Despite ongoing efforts from major tech players like Apple, Google, Microsoft, the Cybersecurity and Infrastructure Security Agency (CISA), and Sophos, compromised credentials continue to be the leading cause of identity-based cyberattacks, according to new insights from Sophos.
Attackers are increasingly exploiting password breaches from widely used apps and platforms, leveraging them for large-scale “spray and pray” attacks or building password dictionaries based on user habits. This ongoing trend highlights a persistent vulnerability: users continue to rely on weak passwords and reuse them across multiple services.
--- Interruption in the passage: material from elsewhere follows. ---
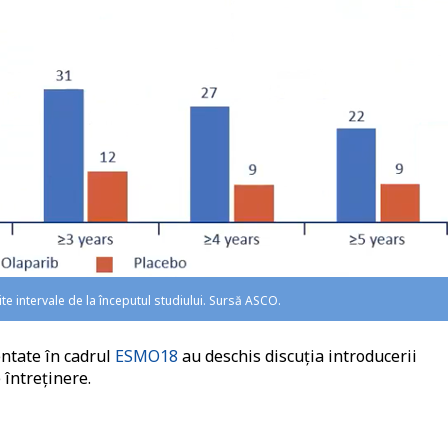
te intervale de la începutul studiului. Sursă ASCO.
ntate în cadrul
ESMO18
au deschis discuția introducerii
 întreținere.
Analysis of annual breach data reveals two critical issues—insufficient password complexity and widespread password reuse—both of which significantly increase the risk of unauthorized access.
In response, the National Institute of Standards and Technology (NIST) has updated its guidelines, recommending longer passphrases of at least 15 characters instead of focusing solely on complexity. The agency has also moved away from requiring frequent password changes, signaling a shift toward more user-friendly and effective security practices.
For consumers, experts recommend adopting password managers to automatically generate and store unique passphrases while monitoring for potential breaches. Meanwhile, organizations are encouraged to reassess their identity and authentication strategies, with a growing emphasis on transitioning to passkey-based systems—an approach that enhances both security and user experience.
Sophos also highlighted its CISO playbook, designed to guide enterprises in implementing modern authentication frameworks and reducing identity-related risks.